12-13-2013, 02:39 PM
I have "flow limiters" on my BBTs. I used big globe valves. Keep closing them until you see your tank is not getting down to temp in a reasonable amount of time, then back off a little. I am also thinking of adding valves to three new FVs as they came with 1.5" glycol pipes on the tanks. Three jackets all with 1.5" inlets and outlets is way to big for a 60 bbl uni. I think I could crash the tank from 70 to 32 in an hour. Haha The globe valves are more expensive than balls or gates but they are the perfect design for adjusting flow whereas the others will fail over time as they are not designed to restrict flow.

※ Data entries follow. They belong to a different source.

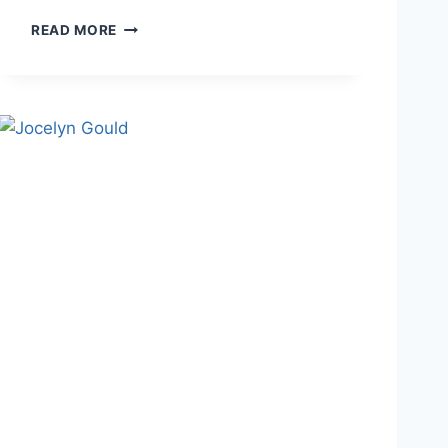
J
READ MORE
O
N
A
T
H
A
N
S
T
O
U
T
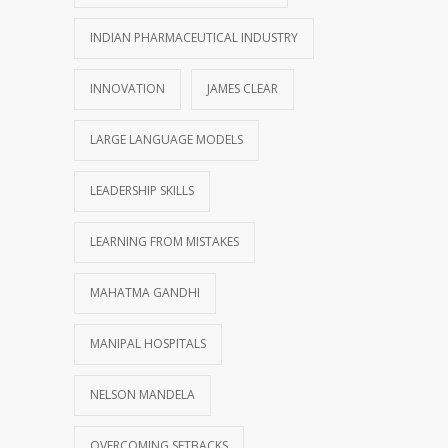
INDIAN PHARMACEUTICAL INDUSTRY
INNOVATION
JAMES CLEAR
LARGE LANGUAGE MODELS
LEADERSHIP SKILLS
LEARNING FROM MISTAKES
MAHATMA GANDHI
MANIPAL HOSPITALS
NELSON MANDELA
OVERCOMING SETBACKS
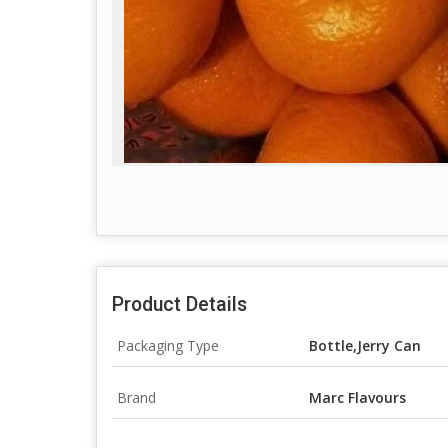
Product Details
Packaging Type
Bottle,Jerry Can
Brand
Marc Flavours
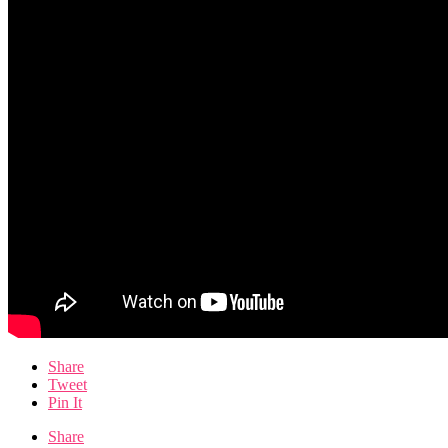
Share
Tweet
Pin It
Share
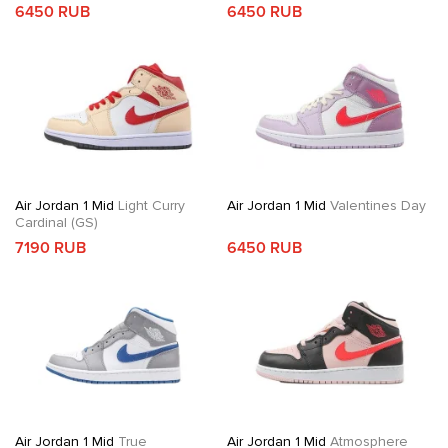
6450 RUB
6450 RUB
Air Jordan 1 Mid
Light Curry
Air Jordan 1 Mid
Valentines Day
Cardinal (GS)
7190 RUB
6450 RUB
Air Jordan 1 Mid
True
Air Jordan 1 Mid
Atmosphere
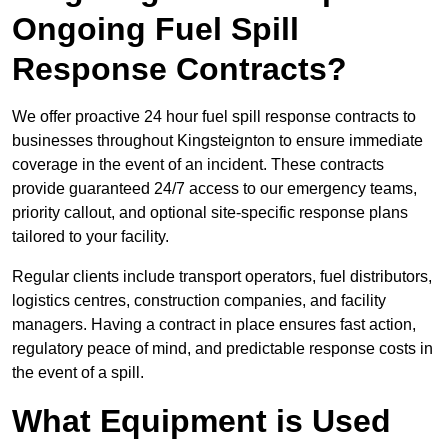
Ongoing Fuel Spill
Response Contracts?
We offer proactive 24 hour fuel spill response contracts to
businesses throughout Kingsteignton to ensure immediate
coverage in the event of an incident. These contracts
provide guaranteed 24/7 access to our emergency teams,
priority callout, and optional site-specific response plans
tailored to your facility.
Regular clients include transport operators, fuel distributors,
logistics centres, construction companies, and facility
managers. Having a contract in place ensures fast action,
regulatory peace of mind, and predictable response costs in
the event of a spill.
What Equipment is Used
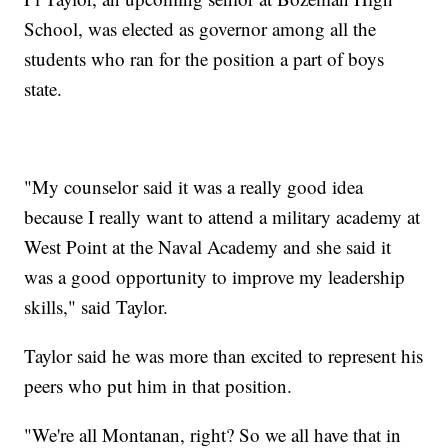
School, was elected as governor among all the
students who ran for the position a part of boys
state.
"My counselor said it was a really good idea
because I really want to attend a military academy at
West Point at the Naval Academy and she said it
was a good opportunity to improve my leadership
skills," said Taylor.
Taylor said he was more than excited to represent his
peers who put him in that position.
"We're all Montanan, right? So we all have that in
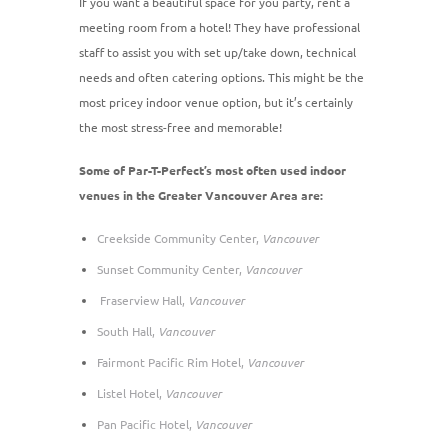
If you want a beautiful space for you party, rent a
meeting room from a hotel! They have professional
staff to assist you with set up/take down, technical
needs and often catering options. This might be the
most pricey indoor venue option, but it’s certainly
the most stress-free and memorable!
Some of Par-T-Perfect’s most often used indoor
venues in the Greater Vancouver Area are:
Creekside Community Center,
Vancouver
Sunset Community Center,
Vancouver
Fraserview Hall,
Vancouver
South Hall,
Vancouver
Fairmont Pacific Rim Hotel,
Vancouver
Listel Hotel,
Vancouver
Pan Pacific Hotel,
Vancouver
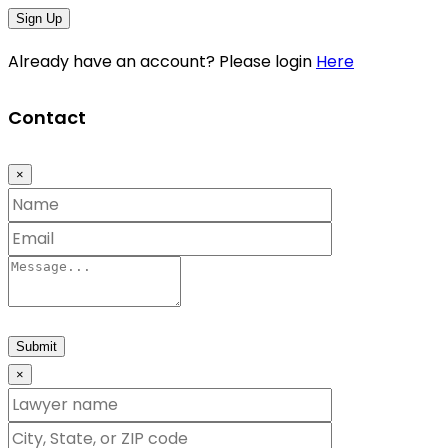
Sign Up
Already have an account? Please login
Here
Contact
×
Submit
×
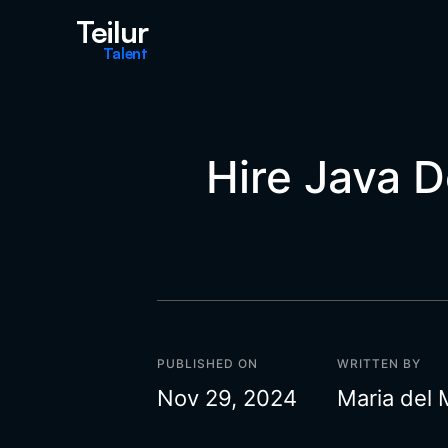
Teilur
Talent
Hire Java 
PUBLISHED ON
WRITTEN BY
Nov 29, 2024
Maria del 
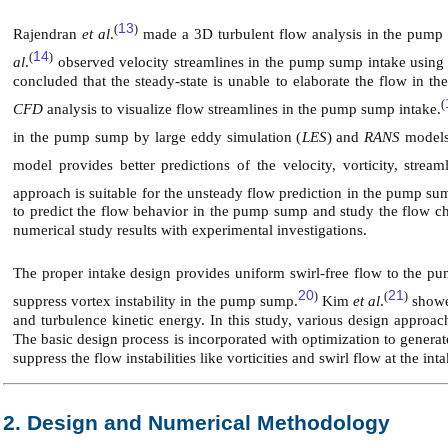
13
(
)
Rajendran
et al
.
made a 3D turbulent flow analysis in the pump 
14
(
)
al
.
observed velocity streamlines in the pump sump intake using
concluded that the steady-state is unable to elaborate the flow in
(
CFD
analysis to visualize flow streamlines in the pump sump intake.
in the pump sump by large eddy simulation (
LES
) and
RANS
models
model provides better predictions of the velocity, vorticity, strea
approach is suitable for the unsteady flow prediction in the pump su
to predict the flow behavior in the pump sump and study the flow ch
numerical study results with experimental investigations.
The proper intake design provides uniform swirl-free flow to the p
20
21
)
(
)
suppress vortex instability in the pump sump.
Kim
et al
.
showe
and turbulence kinetic energy. In this study, various design approa
The basic design process is incorporated with optimization to genera
suppress the flow instabilities like vorticities and swirl flow at the inta
2. Design and Numerical Methodology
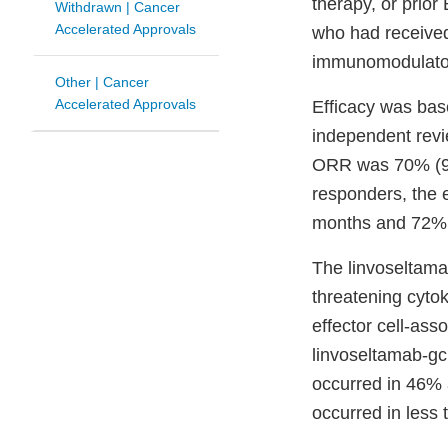
therapy, or prio
Withdrawn | Cancer
Accelerated Approvals
who had received 
immunomodulator
Other | Cancer
Accelerated Approvals
Efficacy was bas
independent revi
ORR was 70% (95
responders, the 
months and 72% 
The linvoseltamab
threatening cyto
effector cell-as
linvoseltamab-gc
occurred in 46% 
occurred in less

I am not saying you should go with the small chiller however. That you really need to crunch the numbers for. The serving tanks are a huge load as they will be crashed most of the time. With FVs there is more time spent at warmer temps so less load. I think I would take the chiller they have now. If you run into problems when you get all your tanks rolling you could buy a small used chiller and run two or three of the tanks off it. In the mean time you will have beer leaving your building and money coming in. Just my opinion.

12-14-2013, 06:10 PM
"they will draw 10GPM whether they need it or not."
Not really. It would be rare to have every tank on cooling at the same time. And if they don't need it, the solenoid will turn off the flow. I think you would be fine with what you have now. I run 90hl from a 5hp unit on 1 1/2" lines in a very hot tropical climate and have no issues. I wouldn't push it any further, though. Pro Refrigeration are certainly very good at what they do, but maybe this is overkill. A 200 gallon reservoir just gives you a bit of thermal flywheel. It doesn't add any capacity to your mechanical refrigeration; just adds buffer capacity. This is great if you have a 2 stage heat exchanger that takes glycol for the secondary. And adding a 3hp pump seems like a lot. 1 1/2 or 2hp would probably do. I'd try it with 1hp first. The bigger this pump is, the more heat it pushes into your glycol. Smaller is better. And for a header feeding 18 tanks (why no doubles?), you may want at least 2" header feeding the 1" drops. I don't see the value in "flow limiters" as they just reduce flow rate at the expense of duty cycle length. Do you really want the tank temperature to fall slower so that you can have more tanks call for glycol? Or stick with a quick cycle that has higher flow rate? Only reason I can think of for having any kind of limiter is to keep the cycle time longer for the purpose of NOT undershooting your tank temperature when the beer cools to setpoint, the solenoid closes, and there's still lots of icy glycol in the jackets. I've seen tanks drop another 2-3C because the glycol temperature and volume were sufficient to overcool. I'd stick with tank manufacturer's recommendations. Good luck!

12-15-2013, 07:28 AM
We run a " Lot " more than that on 2 inch supply with a 1 HP pump.
I would not have serving tanks on a system that is used for cool down heat exchange for the brewhouse.
Its not a good idea to hard pipe fermentation or other vessels in. Hoses from a header are better for a number of reasons.

12-18-2013, 02:30 PM
Yes very true Steve. It will only be heavy btu when actually crashing.

12-19-2013, 10:01 AM
Another way to limit flow to each fermenter is to have a programmable temperature controller. When you are crashing a fermenter from say 68 F to 40 F, have the controller lower the setpoint by 2 F per hour. The tank will get all the flow it needs to lower the temperature at whatever ramp rate you want.

12-19-2013, 05:31 PM
That's brilliant Linus! Use the controller as the limiter. There's another technique I've used to have the glycol temperature as a permissive to the fermenter temperature controller. You only cool your fermenter when the glycol is cooler than the fermenter setpoint.